Data provided: Begin
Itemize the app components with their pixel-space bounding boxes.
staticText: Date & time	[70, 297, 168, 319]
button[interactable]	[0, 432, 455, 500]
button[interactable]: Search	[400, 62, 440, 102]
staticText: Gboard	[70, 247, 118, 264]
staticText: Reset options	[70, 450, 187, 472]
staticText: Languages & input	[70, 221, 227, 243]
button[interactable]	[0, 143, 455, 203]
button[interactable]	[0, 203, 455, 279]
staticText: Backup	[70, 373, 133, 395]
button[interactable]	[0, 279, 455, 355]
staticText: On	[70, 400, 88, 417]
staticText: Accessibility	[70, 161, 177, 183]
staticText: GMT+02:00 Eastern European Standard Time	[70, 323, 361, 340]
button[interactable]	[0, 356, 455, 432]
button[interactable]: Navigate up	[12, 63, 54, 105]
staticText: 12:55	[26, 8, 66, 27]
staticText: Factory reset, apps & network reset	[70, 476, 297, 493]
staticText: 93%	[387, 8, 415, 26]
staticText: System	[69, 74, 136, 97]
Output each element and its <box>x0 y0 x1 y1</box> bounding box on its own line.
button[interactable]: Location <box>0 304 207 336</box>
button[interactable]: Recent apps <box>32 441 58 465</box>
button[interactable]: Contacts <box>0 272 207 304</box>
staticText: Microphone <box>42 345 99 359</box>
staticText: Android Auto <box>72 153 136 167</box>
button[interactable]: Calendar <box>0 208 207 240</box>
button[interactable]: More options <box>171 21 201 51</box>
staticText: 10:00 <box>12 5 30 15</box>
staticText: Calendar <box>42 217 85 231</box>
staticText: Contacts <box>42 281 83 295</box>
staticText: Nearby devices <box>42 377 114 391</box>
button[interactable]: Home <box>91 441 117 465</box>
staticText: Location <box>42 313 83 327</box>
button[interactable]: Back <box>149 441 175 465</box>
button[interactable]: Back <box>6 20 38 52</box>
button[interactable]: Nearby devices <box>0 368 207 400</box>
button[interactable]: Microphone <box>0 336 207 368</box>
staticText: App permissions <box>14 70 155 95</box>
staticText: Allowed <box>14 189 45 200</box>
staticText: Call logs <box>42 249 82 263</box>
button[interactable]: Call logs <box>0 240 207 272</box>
Data provided: End
Data provided: Begin
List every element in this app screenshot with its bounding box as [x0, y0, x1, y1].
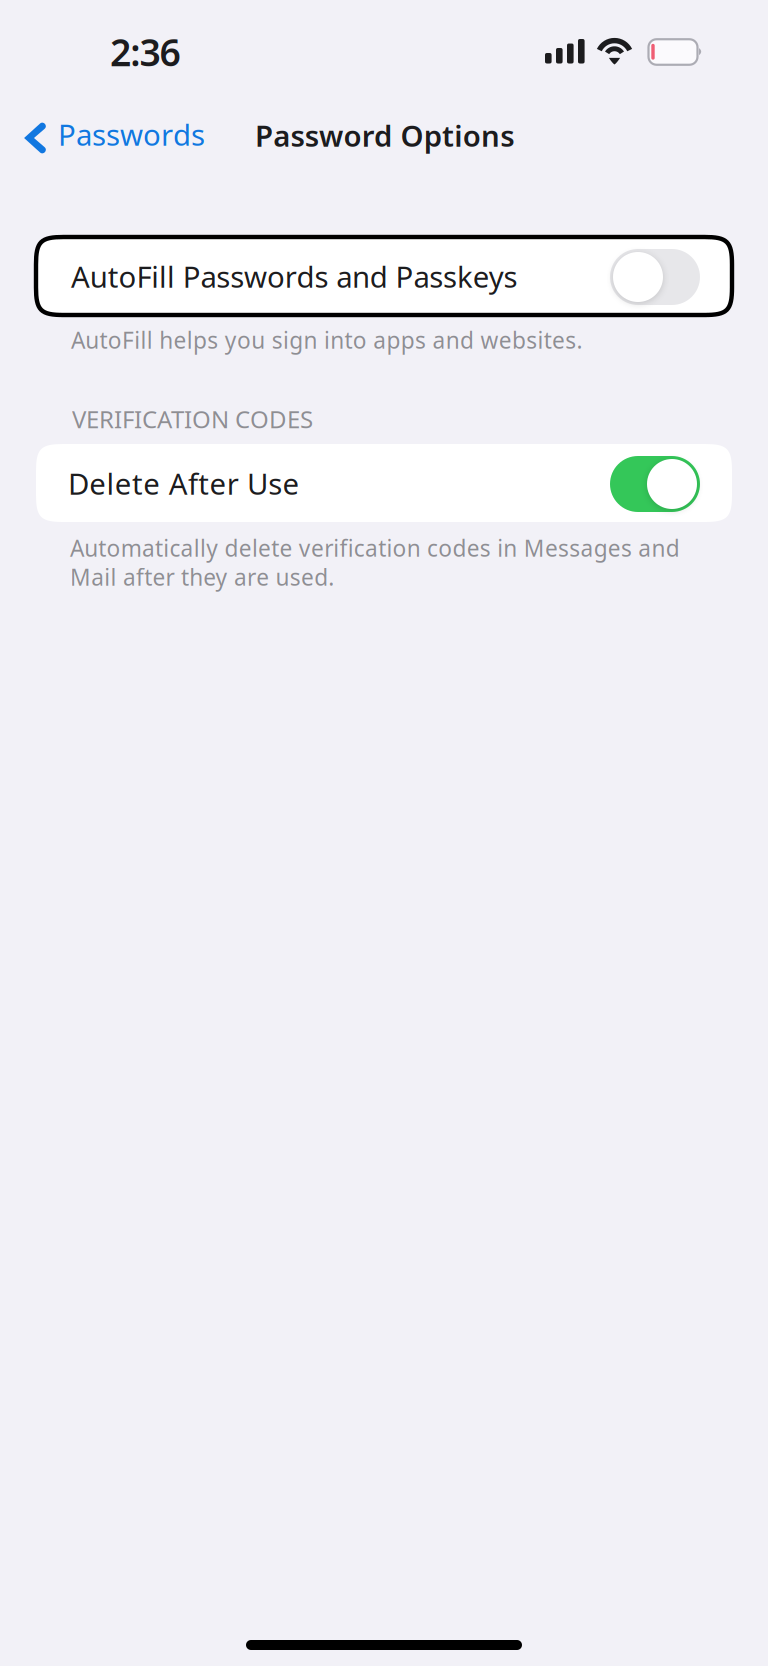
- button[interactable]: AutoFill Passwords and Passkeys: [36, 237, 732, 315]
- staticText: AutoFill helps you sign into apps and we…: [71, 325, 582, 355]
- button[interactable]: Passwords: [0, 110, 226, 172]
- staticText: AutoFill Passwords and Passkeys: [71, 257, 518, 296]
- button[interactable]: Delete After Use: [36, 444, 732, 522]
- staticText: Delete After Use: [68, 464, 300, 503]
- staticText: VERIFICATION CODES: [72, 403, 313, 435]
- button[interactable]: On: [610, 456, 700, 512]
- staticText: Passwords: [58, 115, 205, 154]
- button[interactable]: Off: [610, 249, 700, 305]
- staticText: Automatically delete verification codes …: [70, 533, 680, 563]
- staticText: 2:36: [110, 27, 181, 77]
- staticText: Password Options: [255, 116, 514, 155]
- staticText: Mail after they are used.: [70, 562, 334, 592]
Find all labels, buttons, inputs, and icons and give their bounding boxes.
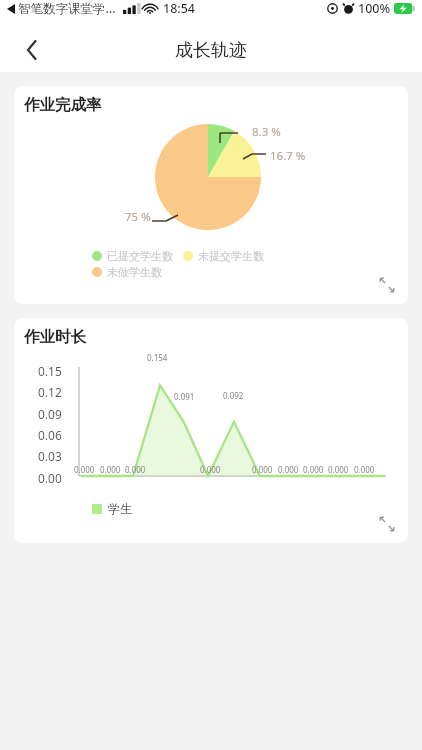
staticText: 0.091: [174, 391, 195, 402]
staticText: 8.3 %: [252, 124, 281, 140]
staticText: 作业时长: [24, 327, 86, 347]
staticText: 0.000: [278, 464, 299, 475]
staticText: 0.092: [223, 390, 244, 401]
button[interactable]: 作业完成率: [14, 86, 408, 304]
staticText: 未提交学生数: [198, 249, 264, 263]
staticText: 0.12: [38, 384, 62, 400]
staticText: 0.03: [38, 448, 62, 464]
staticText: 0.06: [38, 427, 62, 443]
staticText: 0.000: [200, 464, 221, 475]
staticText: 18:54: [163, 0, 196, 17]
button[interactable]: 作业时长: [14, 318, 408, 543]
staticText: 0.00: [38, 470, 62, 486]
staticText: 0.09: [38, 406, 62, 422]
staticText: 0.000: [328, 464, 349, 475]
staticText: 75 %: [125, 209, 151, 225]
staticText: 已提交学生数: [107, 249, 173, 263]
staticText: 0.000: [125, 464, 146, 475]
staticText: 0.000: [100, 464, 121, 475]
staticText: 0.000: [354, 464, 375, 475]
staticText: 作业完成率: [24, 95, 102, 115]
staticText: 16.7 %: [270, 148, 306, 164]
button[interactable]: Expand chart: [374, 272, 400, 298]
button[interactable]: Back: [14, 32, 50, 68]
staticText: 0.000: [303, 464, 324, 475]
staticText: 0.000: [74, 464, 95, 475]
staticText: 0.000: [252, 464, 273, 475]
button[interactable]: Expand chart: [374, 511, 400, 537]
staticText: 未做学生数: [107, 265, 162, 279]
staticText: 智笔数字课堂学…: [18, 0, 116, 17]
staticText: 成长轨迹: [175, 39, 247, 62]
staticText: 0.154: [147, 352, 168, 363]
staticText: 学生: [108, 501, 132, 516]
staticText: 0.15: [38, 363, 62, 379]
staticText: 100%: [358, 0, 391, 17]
Data provided: End
Exercise directions => All lines of the entries above where "element" turns up should be reported.

Exercise response =>
Output each element and its <box>x0 y0 x1 y1</box> bounding box on its own line.
List every element in this app screenshot with its bounding box as [x0, y0, x1, y1].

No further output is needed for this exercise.